:: RECORDS TO PROCESS ::
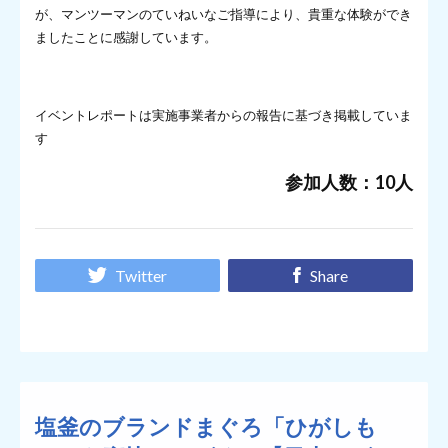
が、マンツーマンのていねいなご指導により、貴重な体験ができ
ましたことに感謝しています。
イベントレポートは実施事業者からの報告に基づき掲載していま
す
参加人数：10人
Twitter
Share
塩釜のブランドまぐろ「ひがしも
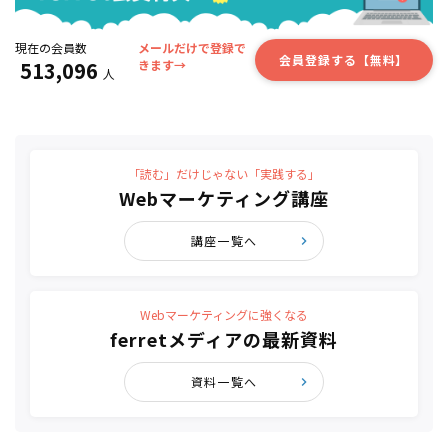
現在の会員数
メールだけで登録で
会員登録する【無料】
513,096
きます→
人
「読む」だけじゃない「実践する」
Webマーケティング講座
講座一覧へ
Webマーケティングに強くなる
ferretメディアの最新資料
資料一覧へ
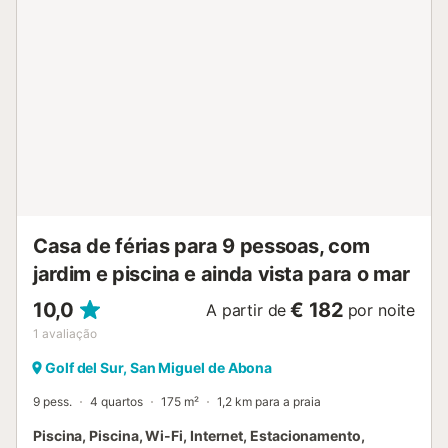
saboreiem grelhados no barbecue e refresquem-se no
duche exterior. A propriedade fica perto da praia.
Estacionamento gratuito disponível na rua. Não são
permitidos animais de estimação, fumar ou festas. Toalhas
de praia e piscina incluídas. Existem orientações para
separação correta de resíduos, com mais informações no
local. A propriedade utiliza iluminação de baixo consumo....
Casa de férias para 9 pessoas, com
jardim e piscina e ainda vista para o mar
10,0
€ 182
A partir de
por noite
1
avaliação
Golf del Sur, San Miguel de Abona
9 pess.
4 quartos
175 m²
1,2 km para a praia
Piscina, Piscina, Wi-Fi, Internet, Estacionamento,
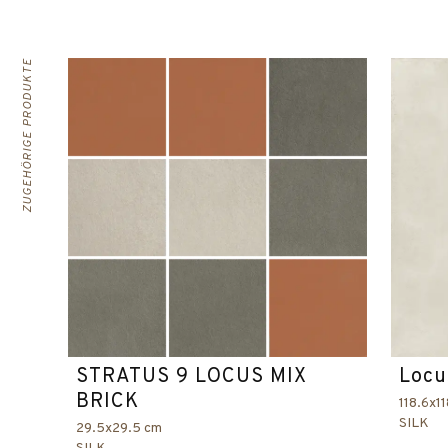
ZUGEHÖRIGE PRODUKTE
STRATUS 9 LOCUS MIX
Locu
BRICK
118.6x1
SILK
29.5x29.5 cm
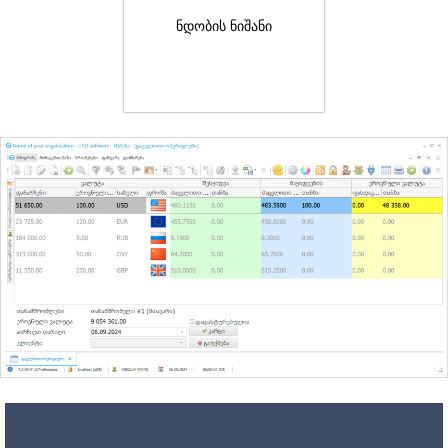
ნდობის ნიშანი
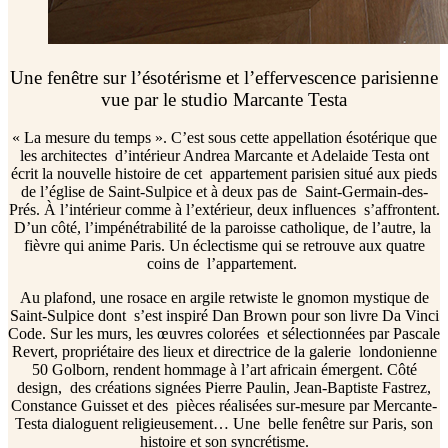
Une fenêtre sur l’ésotérisme et l’effervescence parisienne
vue par le studio Marcante Testa
« La mesure du temps ». C’est sous cette appellation ésotérique que
les architectes d’intérieur
Andrea Marcante et Adelaide Testa
ont
écrit la nouvelle histoire de cet appartement parisien situé aux pieds
de l’église de Saint-Sulpice et à deux pas de Saint-Germain-des-
Prés. À l’intérieur comme à l’extérieur, deux influences s’affrontent.
D’un côté, l’impénétrabilité de la paroisse catholique, de l’autre, la
fièvre qui anime Paris. Un éclectisme qui se retrouve aux quatre
coins de l’appartement.
Au plafond, une rosace en argile retwiste le gnomon mystique de
Saint-Sulpice dont s’est inspiré Dan Brown pour son livre Da Vinci
Code. Sur les murs, les œuvres colorées et sélectionnées par Pascale
Revert, propriétaire des lieux et directrice de la galerie londonienne
50 Golborn, rendent hommage à l’art africain émergent. Côté
design, des créations signées Pierre Paulin, Jean-Baptiste Fastrez,
Constance Guisset et des pièces réalisées sur-mesure par Mercante-
Testa dialoguent religieusement… Une belle fenêtre sur Paris, son
histoire et son syncrétisme.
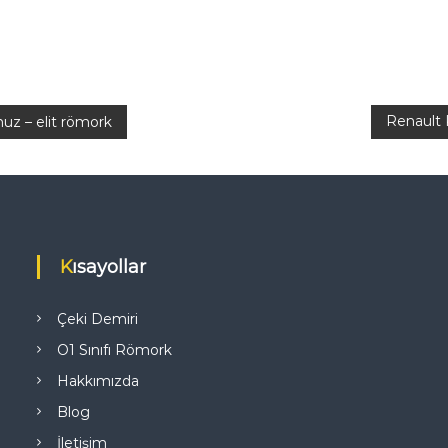
Renault 
uz – elit römork
Kısayollar
Çeki Demiri
O1 Sınıfı Römork
Hakkımızda
Blog
İletişim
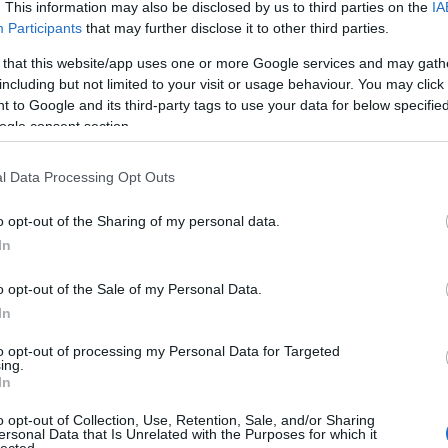
. This information may also be disclosed by us to third parties on the
IA
Bo
Participants
that may further disclose it to other third parties.
Bal
Bal
 that this website/app uses one or more Google services and may gath
Bal
including but not limited to your visit or usage behaviour. You may click 
Món
 to Google and its third-party tags to use your data for below specifi
Bar
ogle consent section.
Ist
Atti
l Data Processing Opt Outs
Sup
Bee
o opt-out of the Sharing of my personal data.
Mar
In
Pét
Bes
o opt-out of the Sale of my Personal Data.
Med
and
In
Tita
to opt-out of processing my Personal Data for Targeted
Bo
ing.
Bol
In
Hun
Eni
o opt-out of Collection, Use, Retention, Sale, and/or Sharing
ersonal Data that Is Unrelated with the Purposes for which it
Bot
lected.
:::
- _TASK BRIEF_
Using the material above, set down every line exactly, but skip the pictures.

- _OUTPUT FOR THIS TASK_
が、マンツーマンのていねいなご指導により、貴重な体験ができ
ましたことに感謝しています。
イベントレポートは実施事業者からの報告に基づき掲載していま
す
参加人数：10人
Twitter
Share
塩釜のブランドまぐろ「ひがしも
現在の会員数
メールだけで登録で
会員登録する【無料】
513,096
きます→
人
「読む」だけじゃない「実践する」
Webマーケティング講座
講座一覧へ
Webマーケティングに強くなる
ferretメディアの最新資料
資料一覧へ
saboreiem grelhados no barbecue e refresquem-se no
duche exterior. A propriedade fica perto da praia.
Estacionamento gratuito disponível na rua. Não são
permitidos animais de estimação, fumar ou festas. Toalhas
de praia e piscina incluídas. Existem orientações para
separação correta de resíduos, com mais informações no
local. A propriedade utiliza iluminação de baixo consumo....
Casa de férias para 9 pessoas, com
jardim e piscina e ainda vista para o mar
10,0
€ 182
A partir de
por noite
1
avaliação
Golf del Sur, San Miguel de Abona
9 pess.
4 quartos
175 m²
1,2 km para a praia
Piscina, Piscina, Wi-Fi, Internet, Estacionamento,
ZUGEHÖRIGE PRODUKTE
STRATUS 9 LOCUS MIX
Locu
BRICK
118.6x1
SILK
29.5x29.5 cm
ნდობის ნიშანი
Une fenêtre sur l’ésotérisme et l’effervescence parisienne
vue par le studio Marcante Testa
« La mesure du temps ». C’est sous cette appellation ésotérique que
les architectes d’intérieur
Andrea Marcante et Adelaide Testa
ont
écrit la nouvelle histoire de cet appartement parisien situé aux pieds
de l’église de Saint-Sulpice et à deux pas de Saint-Germain-des-
Prés. À l’intérieur comme à l’extérieur, deux influences s’affrontent.
D’un côté, l’impénétrabilité de la paroisse catholique, de l’autre, la
fièvre qui anime Paris. Un éclectisme qui se retrouve aux quatre
coins de l’appartement.
Au plafond, une rosace en argile retwiste le gnomon mystique de
Saint-Sulpice dont s’est inspiré Dan Brown pour son livre Da Vinci
Code. Sur les murs, les œuvres colorées et sélectionnées par Pascale
Revert, propriétaire des lieux et directrice de la galerie londonienne
50 Golborn, rendent hommage à l’art africain émergent. Côté
design, des créations signées Pierre Paulin, Jean-Baptiste Fastrez,
Constance Guisset et des pièces réalisées sur-mesure par Mercante-
Testa dialoguent religieusement… Une belle fenêtre sur Paris, son
histoire et son syncrétisme.
Renault 
uz – elit römork
Kısayollar
Çeki Demiri
O1 Sınıfı Römork
Hakkımızda
Blog
İletişim
. This information may also be disclosed by us to third parties on the
IA
Bo
Participants
that may further disclose it to other third parties.
Bal
Bal
 that this website/app uses one or more Google services and may gath
Bal
including but not limited to your visit or usage behaviour. You may click 
Món
 to Google and its third-party tags to use your data for below specifi
Bar
ogle consent section.
Ist
Atti
l Data Processing Opt Outs
Sup
Bee
o opt-out of the Sharing of my personal data.
Mar
In
Pét
Bes
o opt-out of the Sale of my Personal Data.
Med
and
In
Tita
to opt-out of processing my Personal Data for Targeted
Bo
ing.
Bol
In
Hun
Eni
o opt-out of Collection, Use, Retention, Sale, and/or Sharing
ersonal Data that Is Unrelated with the Purposes for which it
Bot
lected.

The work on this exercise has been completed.